Task inputs >>
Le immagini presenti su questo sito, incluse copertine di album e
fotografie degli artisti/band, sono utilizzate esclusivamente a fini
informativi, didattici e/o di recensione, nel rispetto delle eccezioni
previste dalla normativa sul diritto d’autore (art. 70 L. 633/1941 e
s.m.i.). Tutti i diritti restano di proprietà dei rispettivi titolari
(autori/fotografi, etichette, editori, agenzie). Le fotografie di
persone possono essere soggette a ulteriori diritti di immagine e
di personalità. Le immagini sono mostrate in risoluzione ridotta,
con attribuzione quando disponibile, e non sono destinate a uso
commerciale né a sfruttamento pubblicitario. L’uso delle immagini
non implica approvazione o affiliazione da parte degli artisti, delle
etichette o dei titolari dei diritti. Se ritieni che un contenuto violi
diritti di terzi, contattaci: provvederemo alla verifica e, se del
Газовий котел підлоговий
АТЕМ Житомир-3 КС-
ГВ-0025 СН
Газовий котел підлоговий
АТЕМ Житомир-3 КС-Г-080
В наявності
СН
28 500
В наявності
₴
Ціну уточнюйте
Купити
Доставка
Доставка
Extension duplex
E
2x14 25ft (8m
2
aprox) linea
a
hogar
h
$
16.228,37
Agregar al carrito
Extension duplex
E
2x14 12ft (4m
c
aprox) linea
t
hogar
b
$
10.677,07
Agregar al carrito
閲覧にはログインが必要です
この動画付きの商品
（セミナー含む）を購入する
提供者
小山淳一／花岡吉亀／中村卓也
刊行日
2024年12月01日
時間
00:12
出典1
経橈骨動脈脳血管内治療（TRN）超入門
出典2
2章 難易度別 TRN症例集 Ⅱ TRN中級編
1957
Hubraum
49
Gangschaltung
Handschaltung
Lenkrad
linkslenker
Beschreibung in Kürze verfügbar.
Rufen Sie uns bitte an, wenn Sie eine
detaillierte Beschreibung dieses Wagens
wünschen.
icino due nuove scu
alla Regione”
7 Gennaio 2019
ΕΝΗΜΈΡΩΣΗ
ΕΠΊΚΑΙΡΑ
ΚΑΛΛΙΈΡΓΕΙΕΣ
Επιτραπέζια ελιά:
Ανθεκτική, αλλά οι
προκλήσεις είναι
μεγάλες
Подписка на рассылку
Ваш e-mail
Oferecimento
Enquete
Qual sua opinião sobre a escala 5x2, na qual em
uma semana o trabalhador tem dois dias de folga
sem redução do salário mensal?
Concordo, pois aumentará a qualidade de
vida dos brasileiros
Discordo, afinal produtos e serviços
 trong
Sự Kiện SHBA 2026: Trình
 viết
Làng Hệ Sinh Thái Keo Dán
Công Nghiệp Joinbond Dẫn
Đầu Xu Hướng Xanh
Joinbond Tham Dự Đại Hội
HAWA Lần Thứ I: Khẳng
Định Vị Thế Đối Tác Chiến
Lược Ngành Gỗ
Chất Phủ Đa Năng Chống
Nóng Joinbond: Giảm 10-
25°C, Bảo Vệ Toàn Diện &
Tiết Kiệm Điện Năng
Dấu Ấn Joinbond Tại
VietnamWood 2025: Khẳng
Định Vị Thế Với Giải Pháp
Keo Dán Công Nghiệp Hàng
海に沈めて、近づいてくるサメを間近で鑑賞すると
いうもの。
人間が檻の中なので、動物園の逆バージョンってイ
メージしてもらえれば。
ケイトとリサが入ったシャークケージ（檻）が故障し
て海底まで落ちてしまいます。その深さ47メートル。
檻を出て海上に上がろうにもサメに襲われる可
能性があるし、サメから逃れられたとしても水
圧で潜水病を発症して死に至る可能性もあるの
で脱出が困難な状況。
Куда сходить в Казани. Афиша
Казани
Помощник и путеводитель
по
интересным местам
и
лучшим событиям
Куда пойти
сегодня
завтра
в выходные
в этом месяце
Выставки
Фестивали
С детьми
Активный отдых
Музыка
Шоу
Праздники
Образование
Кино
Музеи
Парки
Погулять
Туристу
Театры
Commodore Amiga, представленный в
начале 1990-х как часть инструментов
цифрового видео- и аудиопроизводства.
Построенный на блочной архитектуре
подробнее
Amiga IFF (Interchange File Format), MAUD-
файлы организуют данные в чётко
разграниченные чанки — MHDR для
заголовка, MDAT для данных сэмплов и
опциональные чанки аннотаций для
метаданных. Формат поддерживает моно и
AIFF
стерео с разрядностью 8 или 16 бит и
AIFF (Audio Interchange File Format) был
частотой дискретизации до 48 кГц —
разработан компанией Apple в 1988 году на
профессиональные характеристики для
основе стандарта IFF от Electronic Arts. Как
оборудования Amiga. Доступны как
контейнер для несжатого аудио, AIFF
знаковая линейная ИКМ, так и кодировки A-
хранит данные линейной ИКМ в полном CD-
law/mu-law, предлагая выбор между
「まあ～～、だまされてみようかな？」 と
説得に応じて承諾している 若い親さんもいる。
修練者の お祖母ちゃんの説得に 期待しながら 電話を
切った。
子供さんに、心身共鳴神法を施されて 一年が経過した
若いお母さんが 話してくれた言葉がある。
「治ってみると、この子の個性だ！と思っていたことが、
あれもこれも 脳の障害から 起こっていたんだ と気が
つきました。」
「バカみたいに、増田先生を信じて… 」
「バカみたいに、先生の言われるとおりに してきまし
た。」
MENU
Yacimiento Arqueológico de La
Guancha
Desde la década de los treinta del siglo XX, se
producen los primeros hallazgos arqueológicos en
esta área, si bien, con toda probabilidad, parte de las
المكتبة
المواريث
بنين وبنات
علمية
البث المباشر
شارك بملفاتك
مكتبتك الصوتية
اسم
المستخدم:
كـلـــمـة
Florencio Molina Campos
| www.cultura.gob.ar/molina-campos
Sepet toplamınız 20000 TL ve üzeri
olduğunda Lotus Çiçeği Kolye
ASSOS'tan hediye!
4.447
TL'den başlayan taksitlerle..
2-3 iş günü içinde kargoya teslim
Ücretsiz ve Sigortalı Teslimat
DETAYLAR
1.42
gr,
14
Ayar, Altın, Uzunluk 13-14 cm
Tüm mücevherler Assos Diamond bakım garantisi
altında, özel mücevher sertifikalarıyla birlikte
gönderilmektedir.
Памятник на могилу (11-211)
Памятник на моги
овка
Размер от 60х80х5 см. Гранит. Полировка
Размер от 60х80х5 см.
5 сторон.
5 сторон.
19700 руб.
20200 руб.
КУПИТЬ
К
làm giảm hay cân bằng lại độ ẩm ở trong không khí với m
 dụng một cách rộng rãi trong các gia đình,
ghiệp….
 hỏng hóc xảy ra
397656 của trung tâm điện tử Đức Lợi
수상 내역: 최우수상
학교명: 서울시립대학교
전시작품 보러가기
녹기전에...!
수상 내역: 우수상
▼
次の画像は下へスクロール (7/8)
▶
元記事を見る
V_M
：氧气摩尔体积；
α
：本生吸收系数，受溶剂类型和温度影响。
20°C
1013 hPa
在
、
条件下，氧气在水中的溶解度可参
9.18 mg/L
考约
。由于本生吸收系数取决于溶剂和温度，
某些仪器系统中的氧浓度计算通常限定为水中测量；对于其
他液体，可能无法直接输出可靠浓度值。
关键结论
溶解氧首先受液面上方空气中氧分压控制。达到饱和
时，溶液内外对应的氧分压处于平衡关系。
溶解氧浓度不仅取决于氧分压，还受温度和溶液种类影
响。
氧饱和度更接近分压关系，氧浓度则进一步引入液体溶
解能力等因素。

Task prompt >> Make a copy of each line in the records above that has the word "degli".

Completed exercise >>
fotografie degli artisti/band, sono utilizzate esclusivamente a fini
non implica approvazione o affiliazione da parte degli artisti, delle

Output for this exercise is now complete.